Ausstellung von Ursula Palla „jardin infini“ 10.6. -18.07.2020 in der Galerie Gisèle Linder
Was bleibt vom Erdengut, wenn es Stück für Stück, Zeitalter für Zeitalter abgetragen wird?
Ursulas Pallas Arbeit ist stets wachsam für die grundlegende Problematik der Natur und ihrer Ausbeutung durch den Menschen. Die geheimnisvolle Schönheit der Natur wird in ihrem paradiesischen Zustand aufgebrochen und als Projektion, Oberfläche und Fiktion offengelegt, der wir nicht so einfach trauen können. In poetischen und raumreifenden Bildern erschafft die Künstlerin Situationen, die gleichsam Kulisse wie erzählte Geschichte sind und doch am Ende offen bleiben und dabei den bitteren Geschmack der eigenen Verantwortung in sich tragen. Auch in der Installation ‚empty garden‘ ist das eigene Erleben, die individuelle Bewegung des Betrachters innerhalb der Installation notwendiger Schritt auf dem Weg, den Palla zeichnet. Wohin wir gehen? Direkt hinein in den “empty garden”, welcher aus bronzenen Pflanzenresten aus dem Boden wächst. Bedrohlich schön, fragil und verlassen öffnet sich dieser Ort, in dem wir wandeln können.
Die Inspiration für die Ausstellung fand Ursula Palla beim Besuch von Monets Garten in Giverny, einem Paradebeispiel kultivierter Natur, geschaffen von Monet, als Vorlage für seine Werke. Dieser Garten als Sinnbild der exquisiten Pflanzenauswahl verbannte jegliche Wildpflanzen oder Beikräuter und offenbarte eine streng selektionierte Fauna und Flora als “natürliches” Ideal. Bei ihrem Besuch im Januar 2013 fand Ursula Palla heimische Unkräuter, die sich Stück für Stück ihren Platz im früheren Revier zurück eroberten.

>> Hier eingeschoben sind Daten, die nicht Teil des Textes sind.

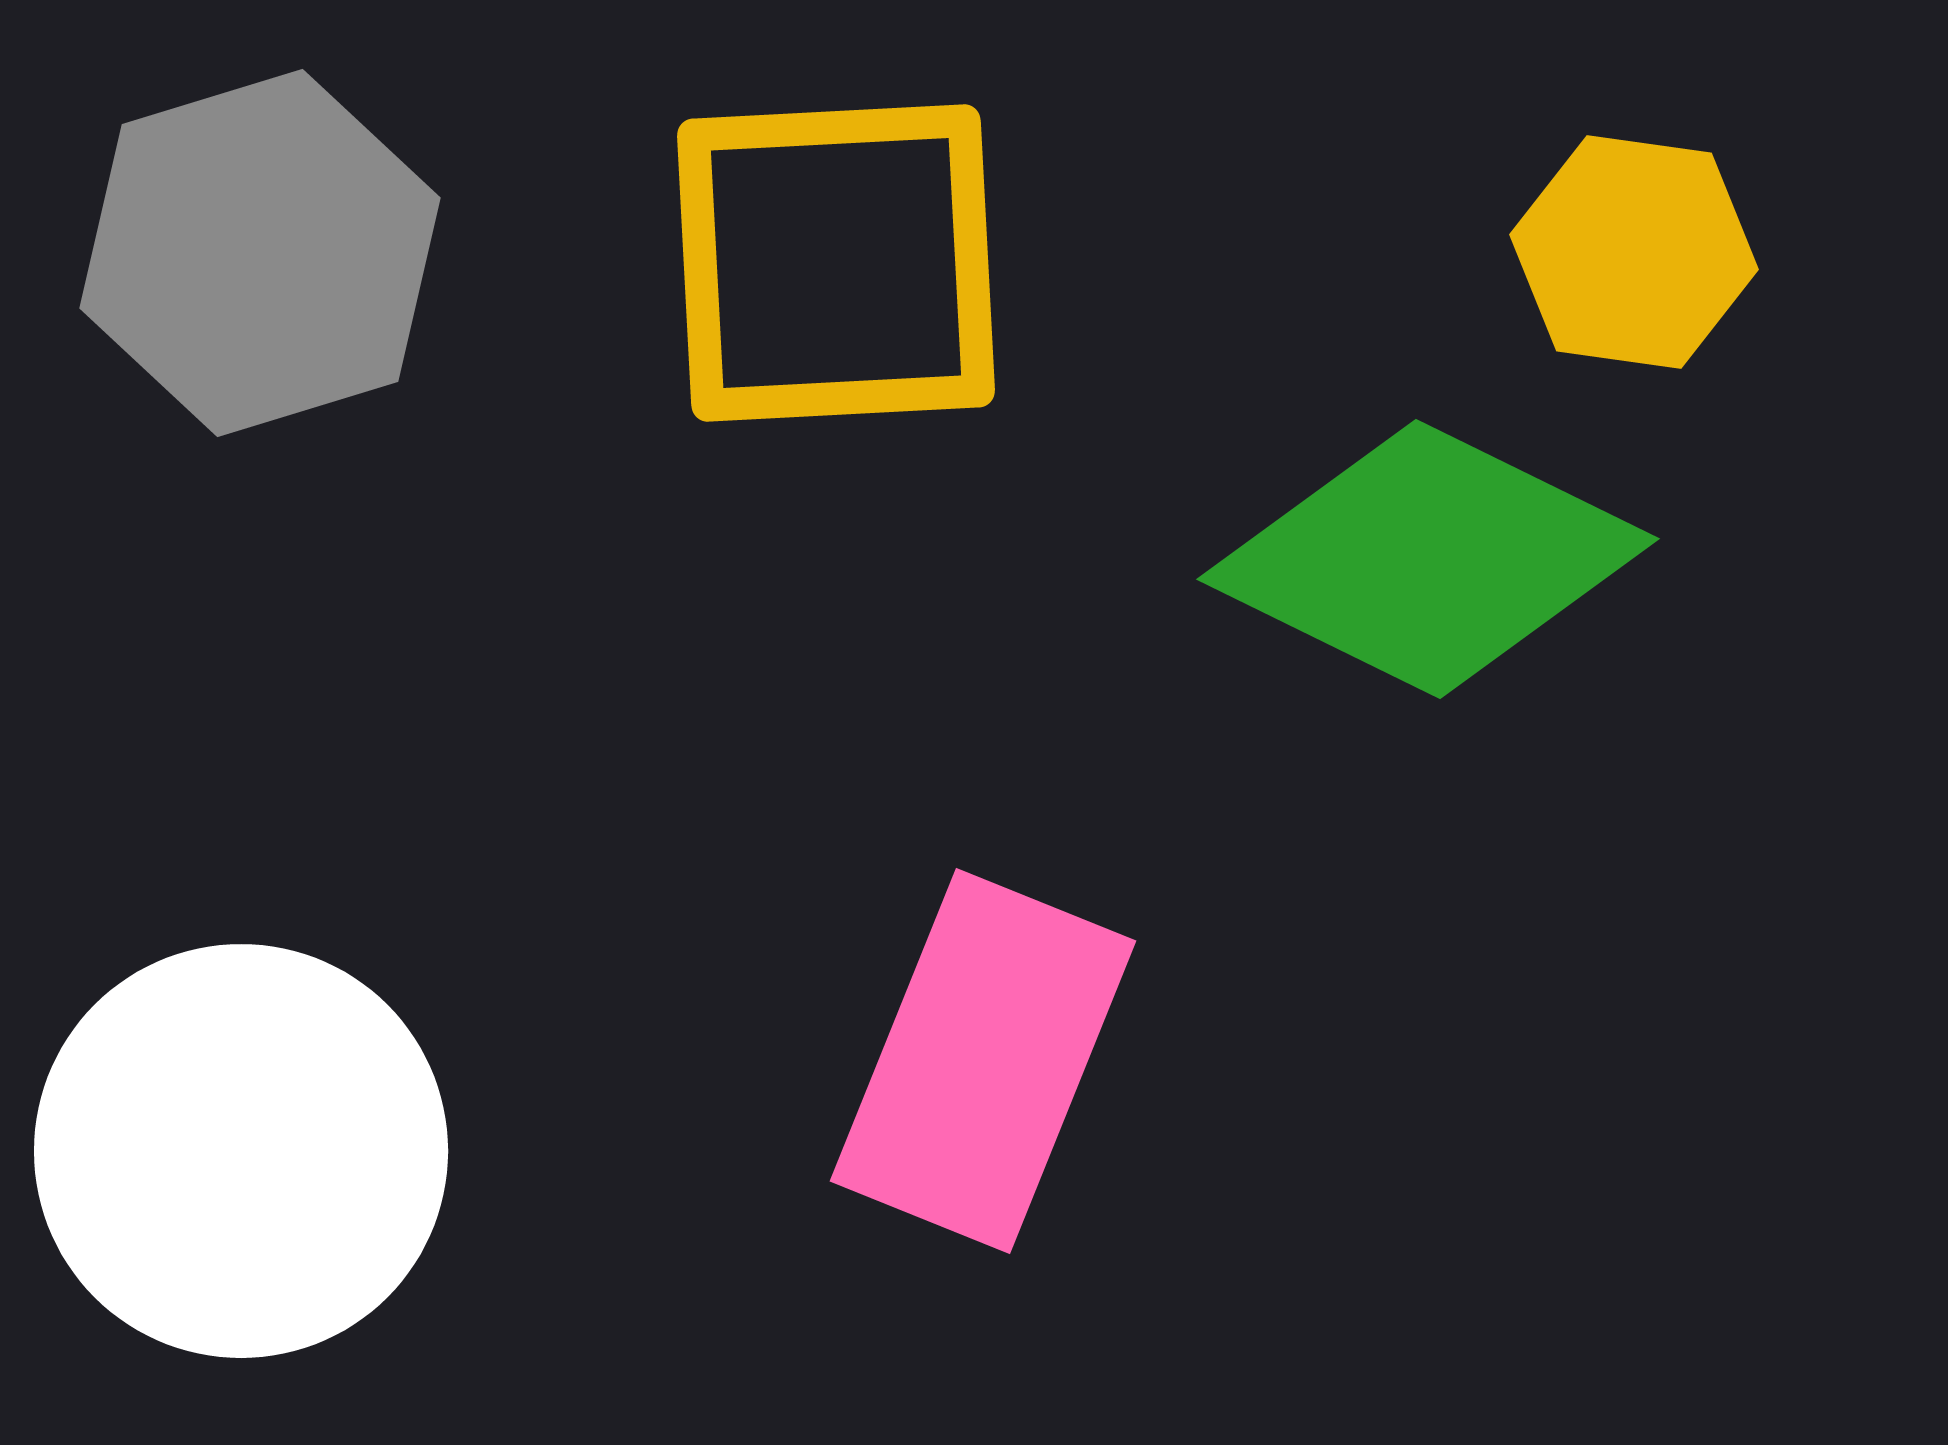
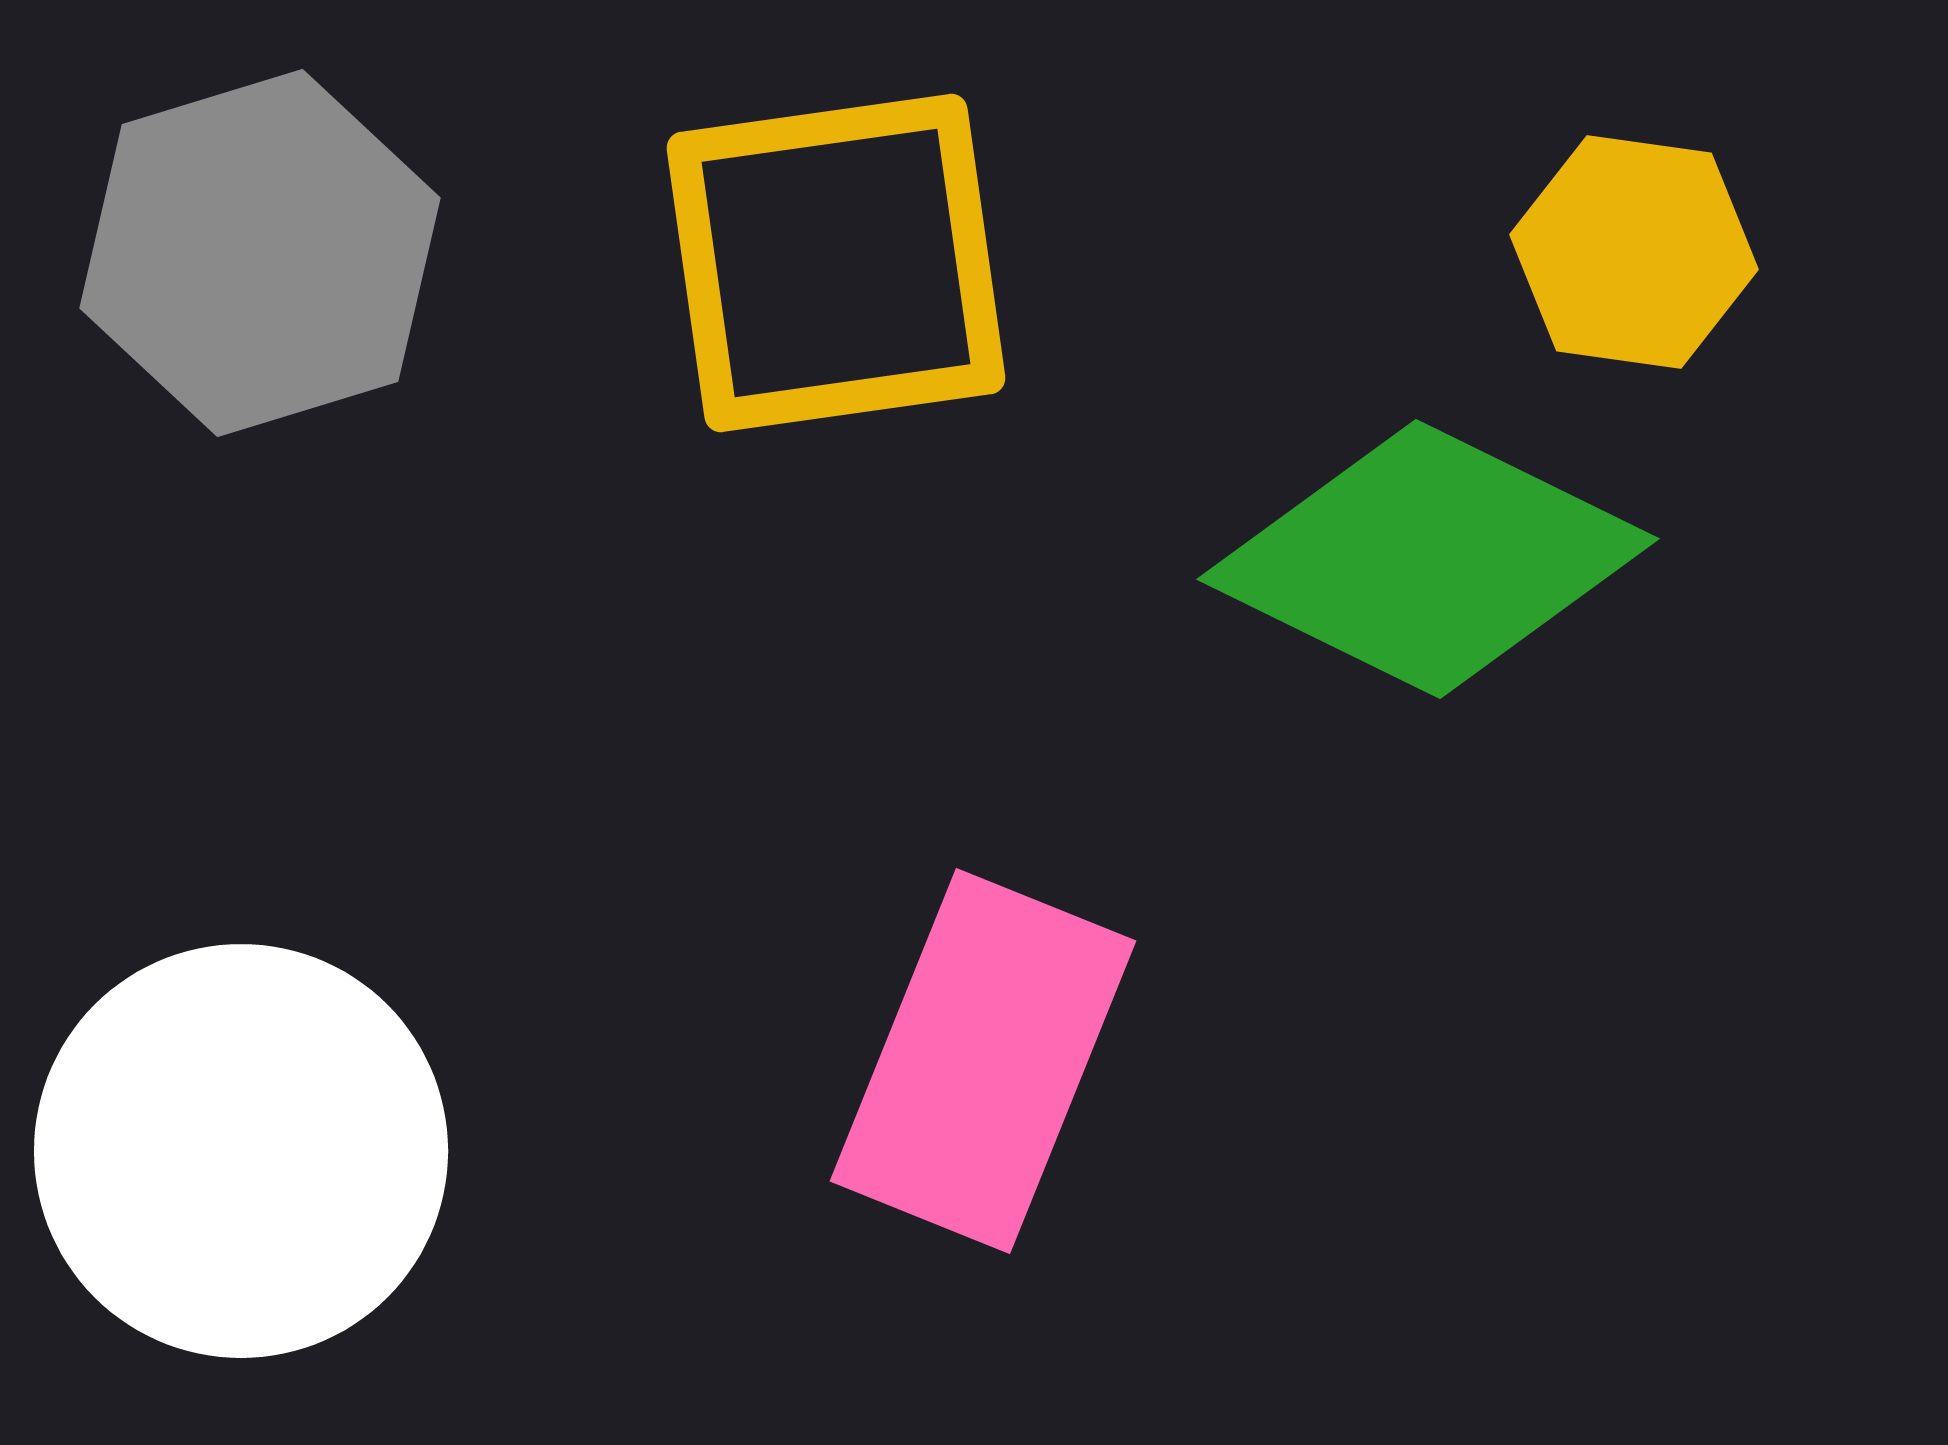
yellow square: rotated 5 degrees counterclockwise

Diese ursprünglichen, doch unerwünschten natürlichen Restbestände werden in der Installation ‚empty garden‘ aufgegriffen. Es ist das eigentlich Unsichtbare, das in Videoinstallation sichtbar wird: verdrängte und ausgerissene Pflanzen.
In ‚empty garden’ ragen sie nun aus Bronze gegossen wie Gewächse und Gräser aus dem Boden und erinnern an ein brachliegendes Feld. Sie nehmen den Raum für sich ein und werfen im Halbdunkel ihren eigenen Schatten voraus. Eine Videoprojektion erweitert das Szenario: Wildpflanzen scheinen auf und vermischen sich mit den Schatten. Ein surrealer Schattenraum konzentriert sich, Schichten, aus Zeit, Ort und Material. So schweigsame und farbarm der “empty garden” vor einem liegt, so schön wirkt er.
In der zweiten Installation ‚the pond’‘ sind Spiegelplatten auf dem Boden ausgelegt und erinnern an Monets Garten. Die Kontur der zwei Teichstücke geben eine eigene Geh- wie Blickrichtung vor, definieren die Räume auf neue Weise und spiegeln das Draussen und Drinnen.
Die Videoarbeiten ‚cloud and foam‘ im chambre jaune und ‚the bird‘ im Innenhof sowie bronzene Pflanzen in der Galerie erweitern das Szenario.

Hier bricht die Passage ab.